Of course, this is always the question posed with every shark movie. The pitfall that seems to take ahold of this film is that it seems to be made up of two equal components, those being lack of character development and horrible acting. Corbett is the only known name within the feature, and besides his stint on countless made-for-tv movies, even he couldn’t save this story. It’s understandable that some depth to the characters must be sacrificed to make screen-time for the shark attacks and “chomp-chomp” scenes, but still, even a morsel of development would’ve been appreciated. One thing that also gets overplayed is the a–hole character, you know, the one that always seems to make selfish decisions to save themselves instead of the group, the character you inevitably find yourself rooting against and actually find relief when they are brutally killed off? It’s boring, tired, overdone, and no longer relevant.

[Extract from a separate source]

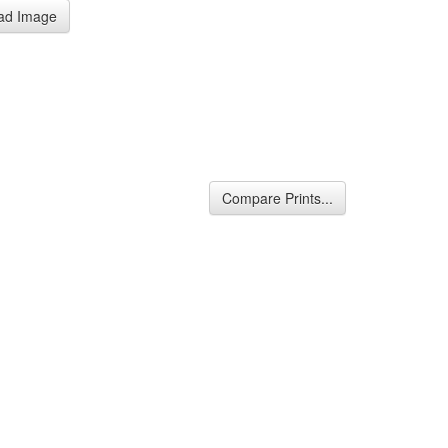
ad Image
Compare Prints...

As for the gore, there was little to none – when compared to fellow creature features, the CGI shark effects seemed highly disappointing, relatable to something seen on the SYFY network. It’s almost as if the director called up the editors from “Sharknado” and asked if they could borrow some of their equipment. And with that lack of investment, the non-existent acting chops and bland characters – well, the film sort of just fizzles out. With a runtime of a little over 90 minutes, you find yourself waiting for the predictable anti-climactic ending and for the credits to roll so you can finally exit the theatre.

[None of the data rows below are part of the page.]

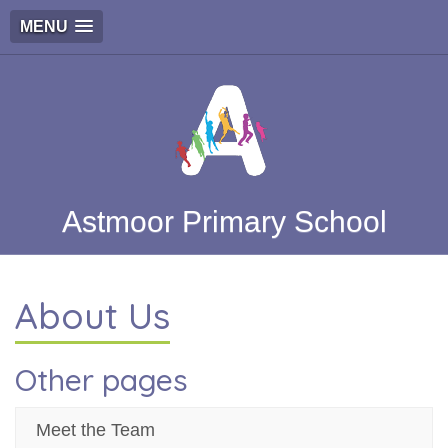
MENU
Astmoor Primary School
About Us
Other pages
Meet the Team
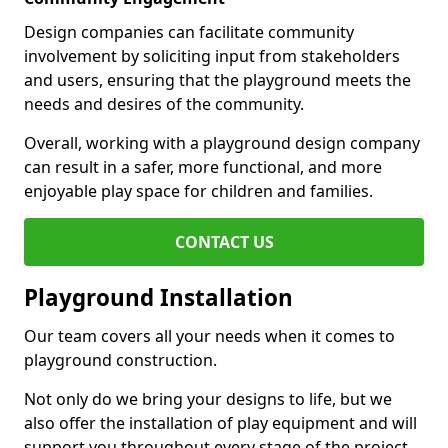
Design companies can facilitate community
involvement by soliciting input from stakeholders
and users, ensuring that the playground meets the
needs and desires of the community.
Overall, working with a playground design company
can result in a safer, more functional, and more
enjoyable play space for children and families.
CONTACT US
Playground Installation
Our team covers all your needs when it comes to
playground construction.
Not only do we bring your designs to life, but we
also offer the installation of play equipment and will
support you throughout every stage of the project.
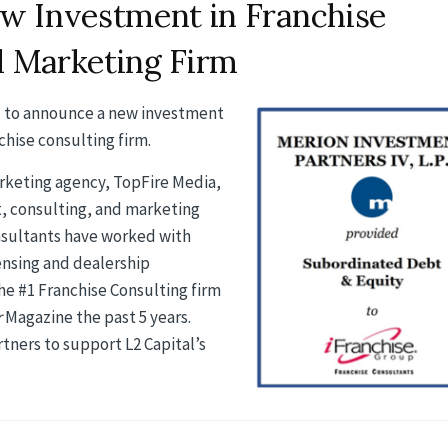
w Investment in Franchise
l Marketing Firm
ed to announce a new investment
chise consulting firm.
marketing agency, TopFire Media,
, consulting, and marketing
nsultants have worked with
censing and dealership
he #1 Franchise Consulting firm
r
Magazine the past 5 years.
ners to support L2 Capital’s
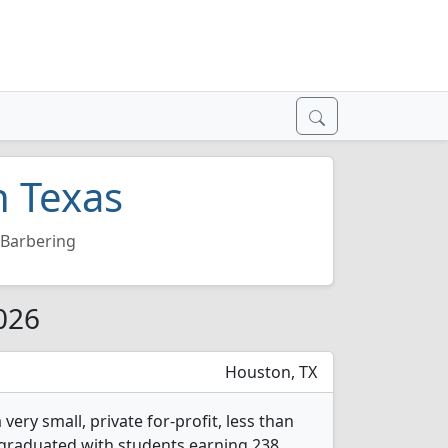
n Texas
Barbering
2026
Houston, TX
ery small, private for-profit, less than
s graduated with students earning 238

That being said, I will commend the plot for introducing a new element of horror into the genre of shark films. Being set within an underwater city with dark caves and tunnels, it was interesting to see how the director worked the cinematic feel of a ‘haunted house’ threaded within the storyline, with the viewer anticipating what awaits the characters down the dark tunnels and around each corner. It’s a shame this aspect wasn’t utilized more, as it could have really helped strengthen the movie.
It seems this year’s roster of movies that should make you afraid of the ocean seemed to fall short, as a good shark movie is nearly impossible to come by these days. However, that doesn’t mean Hollywood is going to stop making them, nor are we going to stop seeing them. The best that could happen is that the filmmakers learn from their mistakes and have better luck next time. With this particular film, a theatrical release wasn’t only unnecessary, it was uncalled for. A direct-to-DVD or short run on VOD would have been sufficed, giving viewers the opportunity to jump ship midway through should they choose to do so.